Kate moved more fully into his arms. “You said, ‘Miss, I hope you’re planning to lock some of that beauty up in the bank here, because it’s not safe to have it out in the open.’“
“Did I now?” Sean grinned.
“Yes, and I thought it was the most outrageous nonsense I’d ever heard.”
“But look where it led us.”
“Yes.”
She turned her face up for his kiss, and all the misgivings of the brief wedding ceremony faded as once again her body responded to his caresses with increasingly strident yearnings.
“Ah, Kate, you turn me to fire every time I hold you,” Sean murmured in her ear, and the hardening of his body against her was ample proof of his words.
They were too impatient to pull back the coverlet on the bed, tumbling right on top of it and shedding clothes as they fell. “Jennie gave me a lovely nightdress to wear.” Kate began, but trailed off the words as Sean met her mouth with searching, skillful kisses that made her head spin. Her eyes closed and she lay back and let him stroke her into passion, her thighs, her stomach, her breasts.

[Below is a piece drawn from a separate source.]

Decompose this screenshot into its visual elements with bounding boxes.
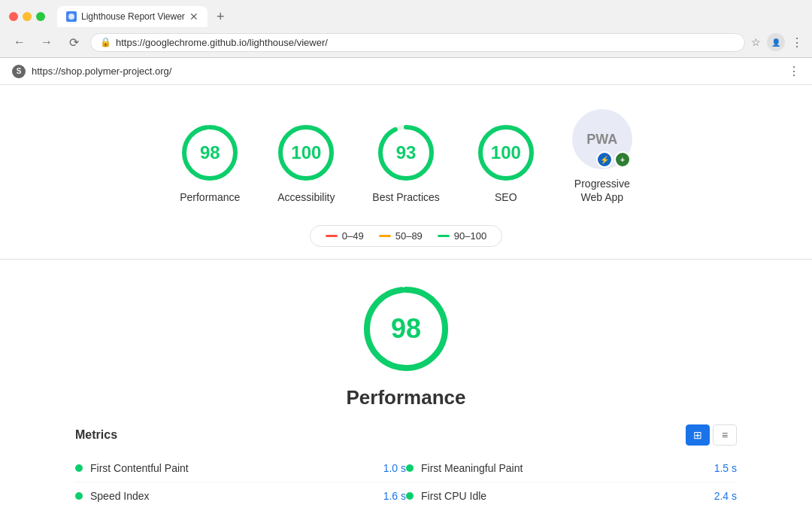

“We’ll put it on you later,” he whispered. “For now I want just you…naked and soft and warm.” The words accented his deliberate caresses. Eventually his hand slipped between her legs where she was moist and ready to receive him. He pulled himself over her and asked softly, “Now?”
She opened her eyes to look up into his, glittering blue fire above her. “Please. .now,” she whispered, and guided his entry.
Their union was slow perfection. The speed they had felt at the beginning was through, replaced by a delicious sense of timelessness. All their feelings were centered on their joined flesh. Kate reached the edge first, and she whimpered at the back of her throat and hugged him more closely to her, prompting him to hasten his movements into a quickened shared rhythm that sent them both crashing into completion.
His body rested on top of hers, their damp skin sticking together wherever they touched. Kate’s fingers played idly through his tangled hair.
“You were magnificent, Mrs. Flaherty,” he said finally.
Kate gave a slow smile. Mrs. Flaherty. It had a lovely sound. “You were pretty magnificent yourself, Mr. Flaherty,” she said happily.
He rolled off her and pulled himself up to lie next to her on top of the coverlet. “To all appearances, Katie Mane, one of us was in a bit of a hurry. We didn’t even undo the bed.”
She loved the teasing note to his voice. “I believe we both were impatient, my love.”
Sean smiled. “My love…I like the sound of that.”
Actually, the endearment had slipped out unintended. Sean had still never told her in so many words that he loved her, and she had thought that she should not push the matter. But he was her love, and after what they’d just shared, it only seemed right to tell him so.
“Then I shall call you that every morning when I wake you up in our new home in San Francisco,” she said, tapping a finger lightly on his nose.
His smile dimmed, and for a moment his thoughts seemed to wander away from her. “I may change my bedroom,” he said after a moment.
She frowned in confusion. He’d already explained that for the time being they would be living at his family’s mansion, which was plenty big enough to house them and Caroline. “Change it?” she asked.
“We’re right down the hall from Mother, and I have a feeling if we don’t do something about it, the first sound either of us hears each morning will be her knock.”
“Surely your mother wouldn’t intrude on a newly married couple.”
For just a moment Sean looked younger than his twenty-five years. “We’ll see,” he said, but his voice lacked its usual confidence.